Le noyau primitif de la nécropole est fondé en 685 H/1285 par le sultan mérinide Abou Youssef Yaâqoub (1258-1286) , puis vint le sultan Abou el Hassan (1331-1351) qui a agrandi la nécropole en l’entourant en 739 H/1339 d’une deuxième enceinte.
L’enceinte de forme pentagonale épouse la topographie du site et le circonscrit dans une superficie de 7 hectares la nécropole dynastique « le Ribat Béni ». L’intérieur est composé de 3 parties distinctes : la khaloua, le hammam et le bassin aux anguilles.
La Nécropole Mérinide
La nécropole mérinide a été aménagée en superposition et parfois même en mitoyenneté aux vestiges de la cité antique, et ce à partir de la fin du XIIIe siècle.
La Khalwa est un complexe funéraire et religieux, c’est un lieu de retrait et de méditation qui occupe la partie basse du site.
Une enceinte rectangulaire longue de 54m et large de 35m et percée de deux portes, l’une sur le côté sud-ouest et l’autre sur le côté nord-ouest, circonscrit ce complexe.
La khalwa est composée de trois entités qui sont la mosquée d’Abou Youssef Yacoub, les coupoles funéraires et la medersa.
La mosquée d’Abu Yusuf Yaq'ub est édifiée en 683 H./1284 J.C. sur un rectangle de proportions harmonieuses, large de 9.95m et long de 18.90m, soit une superficie de 188 m².
On y accède à travers une porte en arc brisé outrepassé dont les lignes sont d’une élégance exceptionnelle.
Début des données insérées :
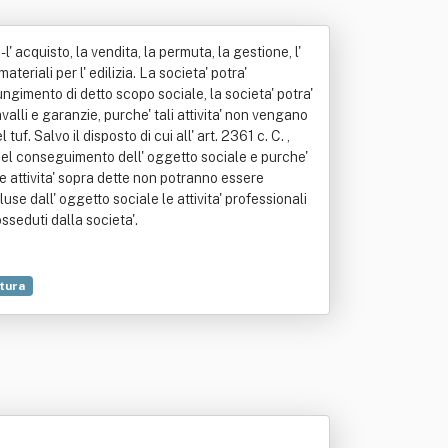
 l' acquisto, la vendita, la permuta, la gestione, l'
teriali per l' edilizia. La societa' potra'
ungimento di detto scopo sociale, la societa' potra'
 avalli e garanzie, purche' tali attivita' non vengano
f. Salvo il disposto di cui all' art. 2361 c. C. ,
 del conseguimento dell' oggetto sociale e purche'
e attivita' sopra dette non potranno essere
 dall' oggetto sociale le attivita' professionali
osseduti dalla societa'.
tura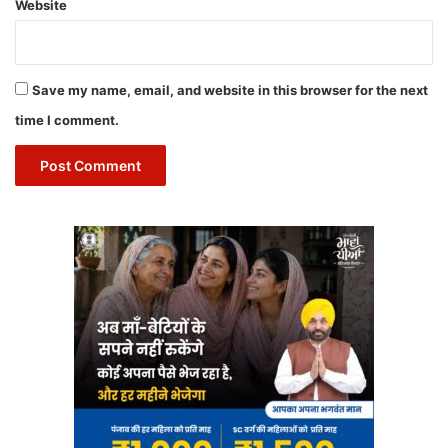
Website
Save my name, email, and website in this browser for the next
time I comment.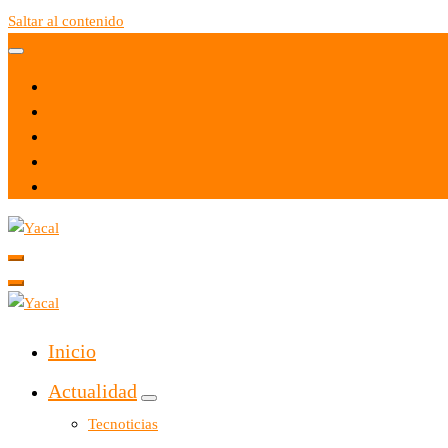
Saltar al contenido
Yacal micro hosting
Yacal micro hosting
Inicio
Actualidad
Tecnoticias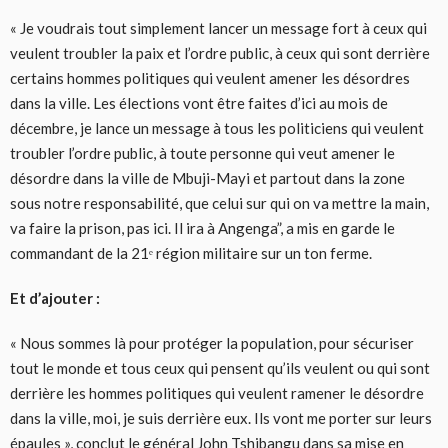
« Je voudrais tout simplement lancer un message fort à ceux qui
veulent troubler la paix et l’ordre public, à ceux qui sont derrière
certains hommes politiques qui veulent amener les désordres
dans la ville. Les élections vont être faites d’ici au mois de
décembre, je lance un message à tous les politiciens qui veulent
troubler l’ordre public, à toute personne qui veut amener le
désordre dans la ville de Mbuji-Mayi et partout dans la zone
sous notre responsabilité, que celui sur qui on va mettre la main,
va faire la prison, pas ici. Il ira à Angenga”, a mis en garde le
commandant de la 21ᵉ région militaire sur un ton ferme.
Et d’ajouter :
« Nous sommes là pour protéger la population, pour sécuriser
tout le monde et tous ceux qui pensent qu’ils veulent ou qui sont
derrière les hommes politiques qui veulent ramener le désordre
dans la ville, moi, je suis derrière eux. Ils vont me porter sur leurs
épaules », conclut le général John Tshibangu dans sa mise en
Cette porte s’ouvre sur le sahn (la cour) de la mosquée que jalonnent des tombes anépigraphiques.
La salle de prière est composée de quatorze piliers en briques cuites coiffés de grands arcs brisés outrepassés supportent trois nefs parallèles au mur de la qibla. Ce dernier, dépourvu d’ornementation, est défoncé en son milieu d’un mihrab à six pans, large de 1.12m et profond de 0.90m que précédait une coupole à quatre pentes. Les travaux de restauration menés récemment dans le cadre du programme Rabat ville lumière capitale marocaine de la culture (2014-2018) ont révélé un premier mihrab à cinq pans coupés, situé en dessous de l’actuel mihrab.
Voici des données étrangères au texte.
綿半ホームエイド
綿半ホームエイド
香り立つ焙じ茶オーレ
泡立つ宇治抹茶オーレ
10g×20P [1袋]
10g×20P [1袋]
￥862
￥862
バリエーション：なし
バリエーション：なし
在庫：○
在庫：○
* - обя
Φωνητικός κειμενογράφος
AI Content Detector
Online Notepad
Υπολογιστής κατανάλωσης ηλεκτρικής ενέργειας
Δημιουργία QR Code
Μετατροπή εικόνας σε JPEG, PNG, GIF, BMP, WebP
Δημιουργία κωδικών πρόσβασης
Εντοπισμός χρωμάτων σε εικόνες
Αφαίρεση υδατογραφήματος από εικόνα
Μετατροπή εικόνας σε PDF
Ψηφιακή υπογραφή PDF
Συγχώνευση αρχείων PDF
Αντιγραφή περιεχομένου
Le minaret s’élève à l’angle sud-ouest du sanctuaire. Il s’agit d’une tour carrée de 2.46 de côté et de 8.25m de hauteur. Un escalier étroit, large de 0.50m permet d’accéder au lanternon effondré. La décoration y est simple et se limite, sur la face nord-ouest, à un panneau percé d’un arc brisé outrepassé enveloppé d’un second arc lobé. Au niveau des soubassements la face sud-est, s’étalait une combinaison sur enduit peint dont il ne subsiste malheureusement que quelques traces très mutilées. S’appuyant contre le mur sud-ouest de la salle de prière et portant des enduits peints simples.
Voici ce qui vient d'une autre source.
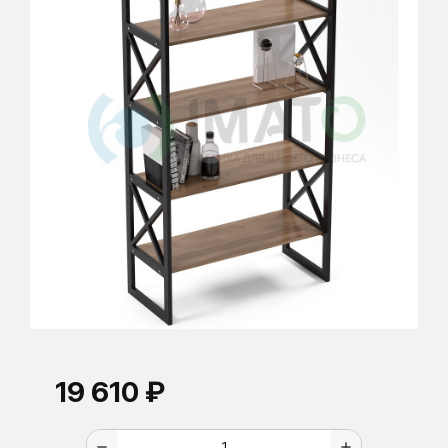
19 610 ₽
remove
add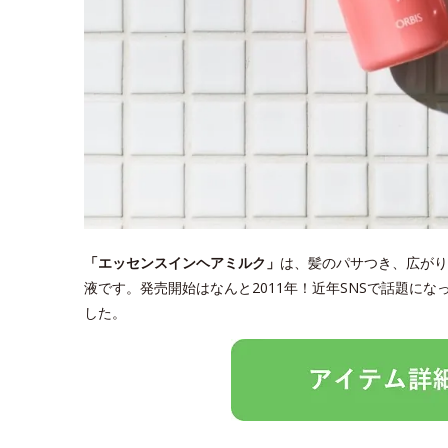
「エッセンスインヘアミルク」
は、髪のパサつき、広がり
液です。発売開始はなんと2011年！近年SNSで話題に
した。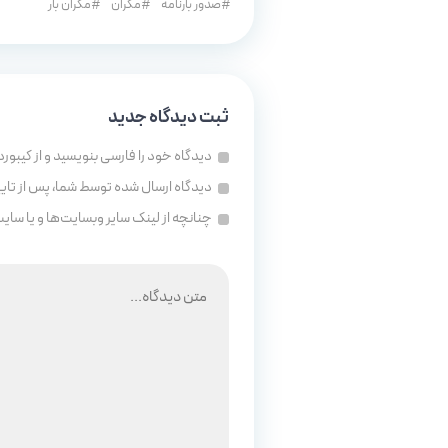
صدور بارنامه
مکران
مکران بار
ثبت دیدگاه جدید
دیدگاه خود را فارسی بنویسید و از کیبورد
دیدگاه ارسال شده توسط شما، پس از تای
چنانچه از لینک سایر وبسایت‌ها و یا سای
La chapelle, la plus somptueuse et la mieux préservée, est celle d’Abou al-Hassan.
Construite sous les ordres du sultan, cette coupole se dégage d’une série de tombes et forme un carré de 6.00m de côté dont trois faces s’ouvrent par de larges baies sur l’enclos funéraire. Le quatrième côté présente une disposition originale qui témoigne assez de la richesse et de la splendeur d’antan de la nécropole. Une ornementation profuse s’y étale ; elle couvre les parois construites en pierres taillées soigneusement disposées et offre l’une des plus belles réalisations ornementales sur pierres datant du règne mérinide.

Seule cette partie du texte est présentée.